The journey to Echtenerbrug started in lovely weather which deteriorated and the wind was blowing quite hard when we crossed the Tjeukemeer. Echtenerbrug marina area is well recommended with diesel, a big chandlery and a Friesian pub (which we did not try).

Echtenerbrug mooring

Friesian pub

4 June 2014: Echtenerbrug to Zwartsluis - 40 kms.

Lovely trip with a two hour hold-up along the way but outside a pretty town with a lovely bank-side mooring. Great mooring at Sluispoort, just across the bridge from the old town.

Sluispoort mooring:
-          Mooring fee €1/m
-          Tourist tax €1 per person
-          Electricity €0.50/kw
-          Water €0.5/100 litres

Ian operating manual lift bridge.
Scenery en route.

Mooring Zwartsluis

Early morning Zwartsluis

Zwartsluis suburb.

6 June 2014: Zwartsluis to Almere – 70 kms.

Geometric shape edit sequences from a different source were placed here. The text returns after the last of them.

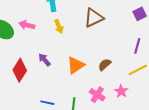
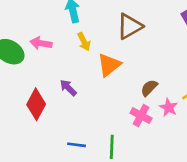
orange triangle: (76, 65) -> (109, 65), moved
pink star: (121, 91) -> (169, 107), moved
pink cross: (97, 95) -> (141, 116), moved

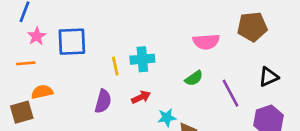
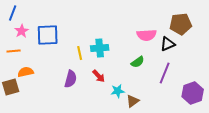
black triangle: (269, 77) -> (168, 44), moved
purple line: (231, 93) -> (165, 73), turned 50
red arrow: (141, 97) -> (99, 76), turned 72

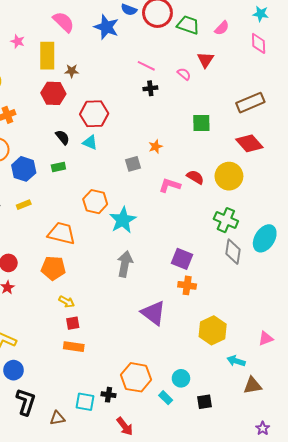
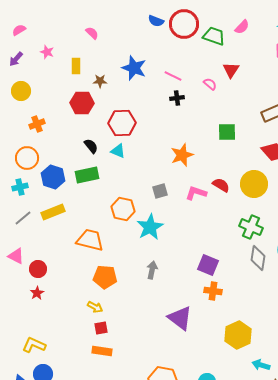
pink semicircle: (64, 22) -> (92, 33), size x0.6
blue star: (106, 27) -> (134, 68), moved
pink semicircle: (222, 28) -> (242, 27), moved
yellow rectangle: (47, 56) -> (76, 66), size x0.6
orange star: (155, 147) -> (182, 155), size x1.6
gray square: (133, 164) -> (160, 191), moved
green rectangle: (58, 167) -> (87, 175), size x1.6
yellow rectangle: (24, 205) -> (53, 212), size x1.6
gray arrow: (125, 264) -> (152, 270), size x0.7
orange pentagon: (53, 268) -> (105, 277), moved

Stunning day – sunny and no wind.
07h30 departed Zwartsluis
17h35 arrived Almere.
Free public mooring with no facilities right on the edge of suburbia. Bit of a scruffy town center but lovely, green suburbs.

Lifting bridge

Strange architecture

Public mooring #1

Our mooring

7 June 2014: Almere to Amsterdam – 34 kms.

08h00 Departed Almere.
12h30 Arrived Sixhaven Marina, Amsterdam.

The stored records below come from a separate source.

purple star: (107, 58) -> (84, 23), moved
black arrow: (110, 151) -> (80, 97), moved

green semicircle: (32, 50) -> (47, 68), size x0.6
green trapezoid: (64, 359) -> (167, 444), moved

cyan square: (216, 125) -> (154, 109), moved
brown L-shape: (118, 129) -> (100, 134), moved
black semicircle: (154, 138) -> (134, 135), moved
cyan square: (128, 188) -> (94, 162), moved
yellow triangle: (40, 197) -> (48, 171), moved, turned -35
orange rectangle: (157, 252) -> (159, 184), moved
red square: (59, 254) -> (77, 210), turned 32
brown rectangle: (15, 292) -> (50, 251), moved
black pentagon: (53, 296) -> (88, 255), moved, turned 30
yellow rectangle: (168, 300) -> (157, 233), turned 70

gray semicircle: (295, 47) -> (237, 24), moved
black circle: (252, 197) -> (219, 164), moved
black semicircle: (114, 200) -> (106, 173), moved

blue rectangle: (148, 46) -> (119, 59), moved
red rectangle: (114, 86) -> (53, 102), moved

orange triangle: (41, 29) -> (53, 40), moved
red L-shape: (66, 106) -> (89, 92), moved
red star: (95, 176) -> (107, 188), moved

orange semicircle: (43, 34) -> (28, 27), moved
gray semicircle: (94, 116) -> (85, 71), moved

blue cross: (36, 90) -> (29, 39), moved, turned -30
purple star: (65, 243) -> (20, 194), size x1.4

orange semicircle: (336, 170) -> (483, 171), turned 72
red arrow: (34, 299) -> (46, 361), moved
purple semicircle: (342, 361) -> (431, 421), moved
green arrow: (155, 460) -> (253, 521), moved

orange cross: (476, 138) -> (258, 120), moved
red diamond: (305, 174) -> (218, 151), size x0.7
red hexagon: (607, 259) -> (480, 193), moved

Another stunning day and a special one as we crossed the Markemeer which is to the south east of the Ijsselmeer and which felt like we were in the ocean.

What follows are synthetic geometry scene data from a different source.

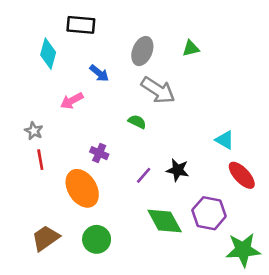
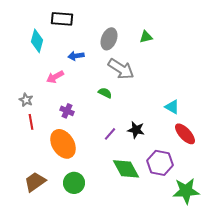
blue arrow: (99, 73) -> (76, 56), turned 133
purple cross: (99, 153) -> (67, 111), moved

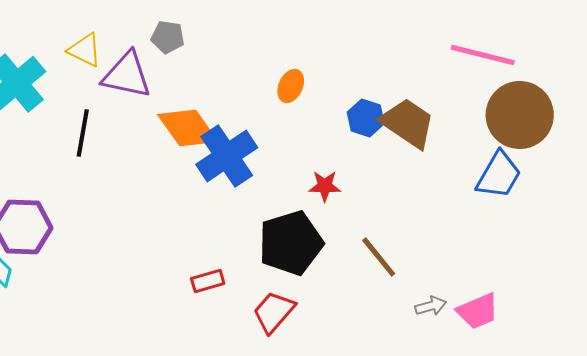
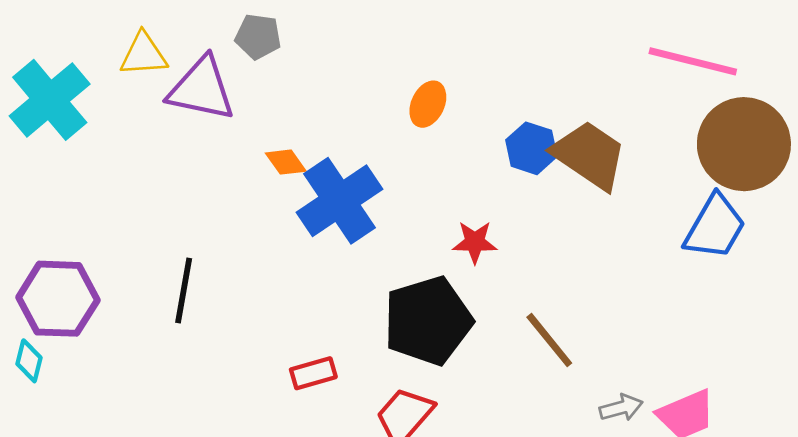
yellow triangle: (85, 50) -> (144, 54), turned -30
orange diamond: (188, 128) -> (286, 162), size x0.5
black line: (83, 133) -> (184, 290), moved

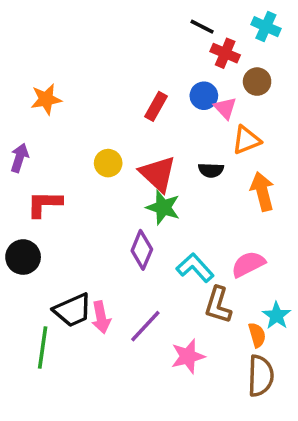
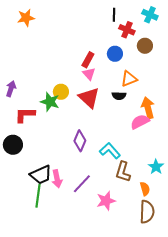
black line: (202, 27) -> (114, 15), turned 64
orange star: (46, 99) -> (26, 18), moved
pink triangle: (225, 108) -> (89, 74), moved
orange triangle: (246, 140) -> (129, 79), moved
green star: (163, 207) -> (50, 102), moved
pink semicircle: (248, 264) -> (140, 122), moved
cyan star: (277, 316) -> (156, 167), moved
green line: (43, 347) -> (38, 196), moved

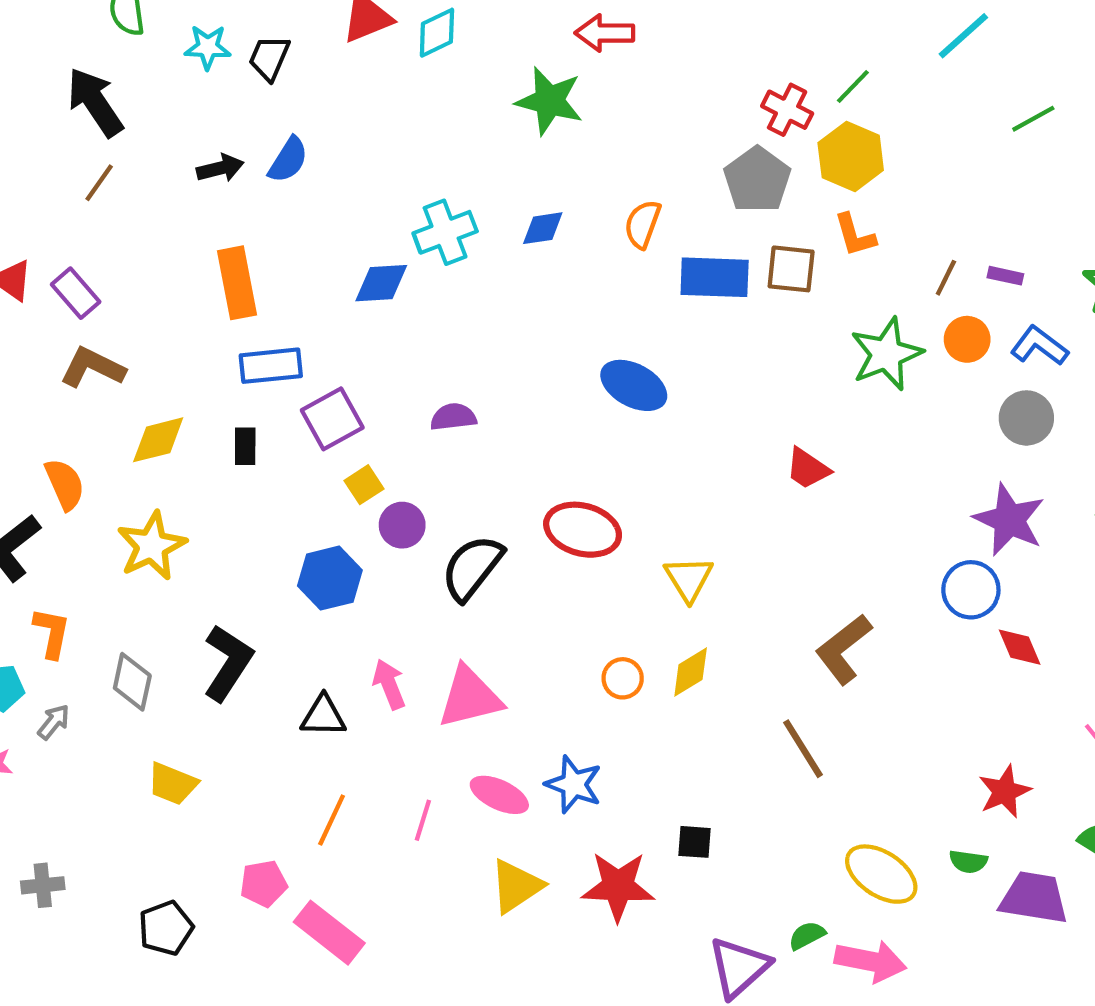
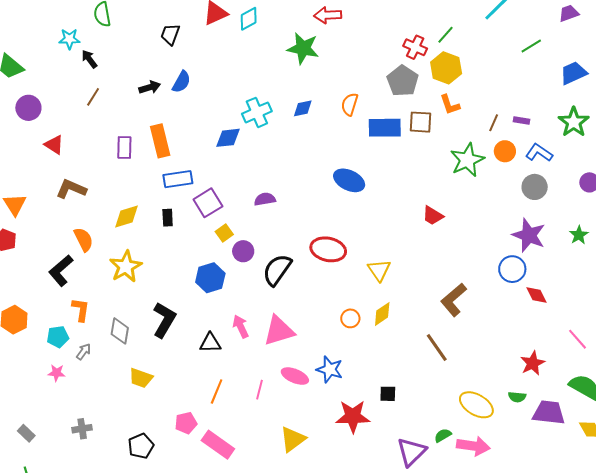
cyan star: (208, 47) -> (69, 39), moved
black arrow: (95, 102) -> (89, 59), size x0.6
purple rectangle: (76, 293) -> (124, 148), moved, turned 45
brown L-shape: (93, 367) -> (71, 189), moved
yellow triangle: (516, 886) -> (293, 439), moved

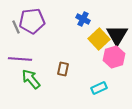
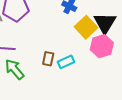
cyan rectangle: (99, 88) -> (66, 62), moved

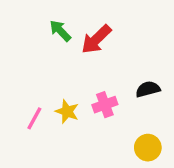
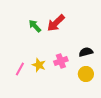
green arrow: (60, 31) -> (35, 26), moved
yellow circle: (148, 148) -> (86, 74), moved

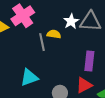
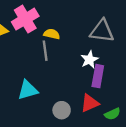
white star: (71, 21) -> (90, 60), moved
yellow semicircle: (54, 34) -> (52, 34), moved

Zuidsluis before entering Markemeer

Amsterdam skyline
The liner Queen Elizabeth left her Amsterdam mooring as we arrived (I thought all the horns and sirens were announcing our arrival!).

Heading to the Markemeer to make a U-Turn

And off she goes!

Sixhaven Marina has a fantastic position as it is across the river from Amsterdam Central Station which you reach by a short ferry ride. But the marina can get really full so if you want to make an early departure, make arrangements with the port captain or you could be well and truly parked in.

Sixhaven moorings.

Feeding time.


We found Amsterdam a bit tatty and jam packed with tourists, especially the Red Light district but I think we owe the city another visit.

Ferry arriving at Amsterdam station.

Ferry crossing

Wine tasting.

This is where we said "Totsiens" to Ian and Sian – we would never have gotten past first base without all their help, support and Ian’s seamanship coaching.

Thanks again Guys.

And now we were on our own!


  1. I think my wife Lisette would have dived overboard at the sight of the QE! We'll be following something like your route (at about 10% the pace) this year. It will be good to refer back for some details.

    1. The QE was a doddle as she was going pretty slowly - it's those big, double pusher barges which give me the heebs. 185m of unstoppable mass heading straight toward you is somewhat disconcerting.

    2. Not in our blog, yet, was our traverse through Amsterdam on our third day of cruising. We tried to cross in front of a commercial coming up behind us. In the end we just brushed his port side. Boy, was he and his wife pissed off! No need of Dutch, the hand signals were quite expressive!

    3. Wow, more than just an adrenaline rush!

  2. Oh, and I recommend a RYA Diesel course (google it). They are held all around the world (I did mine in a yacht club in Melbourne) to give you the basic skills and appreciation of the mechanics of this very important bit of gear. We had friends that had a air in the lines, and they spent a day and hundreds of dollars on phone calls around the world to get instructions on how to bleed the air out. The course would have given them enough info to perhaps have allowed them to fix it unaided.

    1. Good idea that - will look into it when we get back in June. In the meantime I will ask brother-in-law Ian for some tips while we are cruising through Belgium with them.